El revulsivo internacional que apaña un PSOE en hora baja
La Cumbre Progresista de Barcelona insufla ánimo a un partido que vuelve al juicio y a la campaña andaluza

Redacción · Más España


La Fira de Barcelona fue, por unas horas, un antídoto frente al malestar doméstico. La foto es clara: referentes progresistas de distintos continentes, el presidente brasileño Luiz Inácio Lula da Silva entre ellos, y un Pedro Sánchez que recoge aplausos y elogios que, según algunas voces socialistas, elevan la autoestima de un partido a la baja.
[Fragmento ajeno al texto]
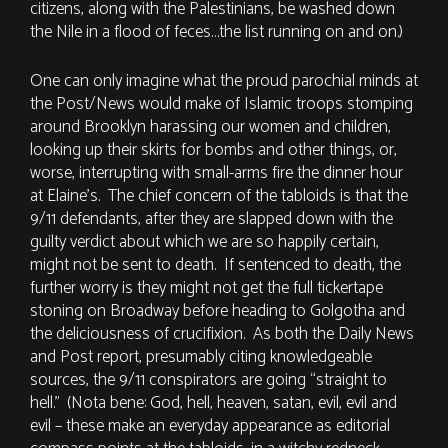
citizens, along with the Palestinians, be washed down
the Nile in a flood of feces…the list running on and on.)
One can only imagine what the proud parochial minds at
the Post/News would make of Islamic troops stomping
around Brooklyn harassing our women and children,
looking up their skirts for bombs and other things, or,
worse, interrupting with small-arms fire the dinner hour
at Elaine’s. The chief concern of the tabloids is that the
9/11 defendants, after they are slapped down with the
guilty verdict about which we are so happily certain,
might not be sent to death. If sentenced to death, the
further worry is they might not get the full tickertape
stoning on Broadway before heading to Golgotha and
the deliciousness of crucifixion. As both the Daily News
and Post report, presumably citing knowledgeable
sources, the 9/11 conspirators are going “straight to
hell.” (Nota bene: God, hell, heaven, satan, evil, evil and
evil – these make an everyday appearance as editorial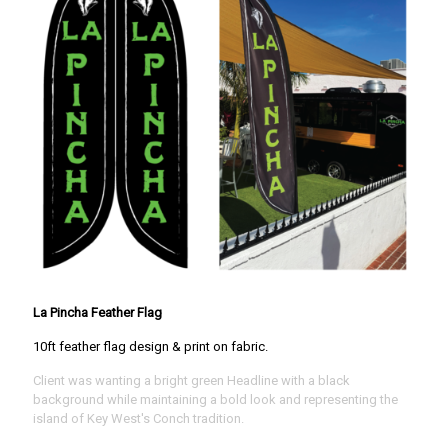
La Pincha Feather Flag
10ft feather flag design & print on fabric.
Client was wanting a bright green Headline with a black
background while maintaining a bold look and representing the
island of Key West's Conch tradition.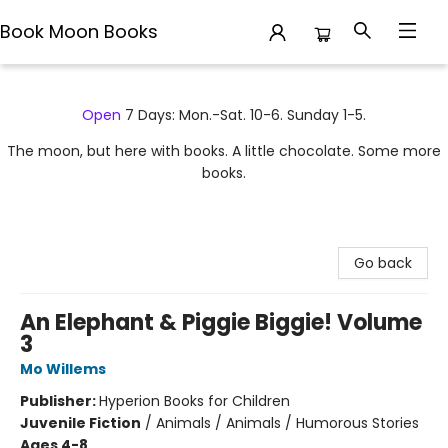
Book Moon Books
Book Moon Books
Open
7 Days: Mon.-Sat. 10-6. Sunday 1-5.
The moon, but here with books. A little chocolate. Some more
books.
Go back
An Elephant & Piggie Biggie! Volume
3
Mo Willems
Publisher:
Hyperion Books for Children
Juvenile Fiction
/
Animals / Animals / Humorous Stories
Ages 4-8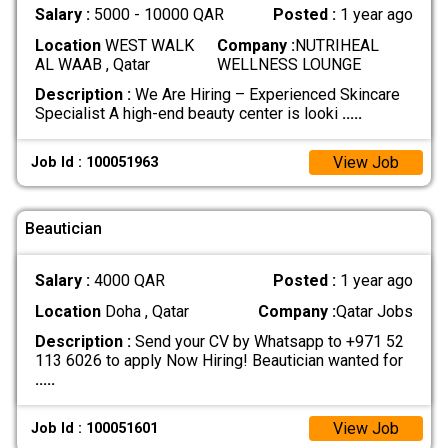
Salary :
5000 - 10000 QAR
Posted :
1 year ago
Location
WEST WALK
Company :
NUTRIHEAL
AL WAAB , Qatar
WELLNESS LOUNGE
Description :
We Are Hiring – Experienced Skincare
Specialist A high-end beauty center is looki
.....
View Job
Job Id : 100051963
Beautician
Salary :
4000 QAR
Posted :
1 year ago
Location
Doha , Qatar
Company :
Qatar Jobs
Description :
Send your CV by Whatsapp to +971 52
113 6026 to apply Now Hiring! Beautician wanted for
.....
View Job
Job Id : 100051601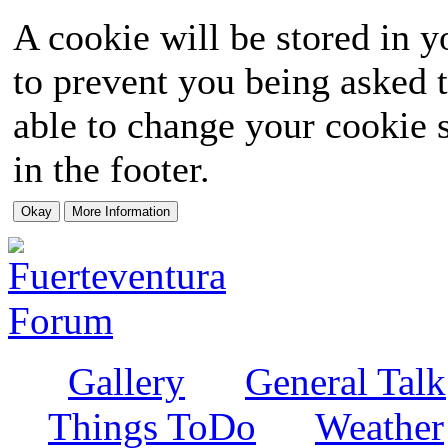
A cookie will be stored in y
to prevent you being asked t
able to change your cookie s
in the footer.
Gallery
General Talk
Things ToDo
Weather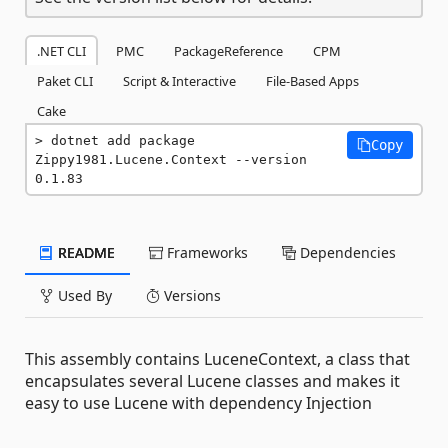
.NET CLI
PMC
PackageReference
CPM
Paket CLI
Script & Interactive
File-Based Apps
Cake
dotnet add package 
Copy
Zippy1981.Lucene.Context --version 
0.1.83
README
Frameworks
Dependencies
Used By
Versions
This assembly contains LuceneContext, a class that
encapsulates several Lucene classes and makes it
easy to use Lucene with dependency Injection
No es para menos: en el seno del PSOE se lee la cumbre como un “subidón de adrenalina” y un “fin de semana de rearme ideológico”. Desde ministros hasta secretarias autonómicas reconocen que asistir a decenas de encuentros instituyentes y de partido ha servido para confirmar una percepción: España y su Gobierno son referenciales para sectores del progresismo internacional. Ese reconocimiento externo ha tenido un efecto directo en el ánimo interno: “nos ha servido para subir la autoestima y demostrarnos que no estamos solos”, explican cargos del partido.
Pero no se debe confundir el estímulo con la victoria rotunda. El regreso al “vía crucis” de la política nacional es real: la tercera semana del juicio contra José Luis Ábalos y el horizonte inmediato de las elecciones andaluzas mantienen a los socialistas en una situación de tensión. El objetivo en Andalucía, según la información, no es tanto ganar como evitar que Juan Manuel Moreno repita mayoría absoluta. Las encuestas continúan marcando dificultades y la dirección federal advierte: no es momento de echar las campanas al vuelo.
La importancia del efecto internacional es política y simbólica. En Barcelona se habló de que el Gobierno español transmite esperanza desde Argentina hasta Bélgica, que representa una alternativa posible. Iratxe García, presidenta del Grupo de Socialistas y Demócratas, lo sintetiza: el PSOE no está aislado, pese a los intentos políticos del PP por situarlo así. Ese argumento se emplea para contraponer la versión del aislamiento con la realidad del respaldo internacional que reclamaron y obtuvieron los socialistas.
La cumbre ha servido, además, como vacuna contra el ruido de las redes y los reveses recientes: más de 5.000 asistentes en el plenario, según la dirección, y afluencia constante durante las jornadas. Para la dirección del partido, ese lleno masivo y voluntario representa prueba de que aún existe base y mobilización militante.
No faltaron las réplicas en clave de campaña: Sánchez, en mítines y actos posteriores, ha usado el envión para marcar la agenda frente a la derecha y la ultraderecha, señalando, entre otras cosas, la oposición del PP y Vox a políticas de inmigración defendidas por el Gobierno. Ese contrapunto público forma parte de la estrategia que los socialistas han extraído de la Cumbre: utilizar el respaldo internacional como argumento para rearmar la batalla narrativa y electoral en España.
Conclusión inevitable: la inyección de ánimo internacional no borra ni encoge los problemas domésticos. Funciona como bálsamo y como recurso retórico; sirve para recuperar orgullo y cohesión momentánea. Pero la política cotidiana —juicios, encuestas, campañas autonómicas— exige resultados y estrategias internas sostenidas. El tirón internacional es un empujón valioso, no una vacuna definitiva contra la realidad política española.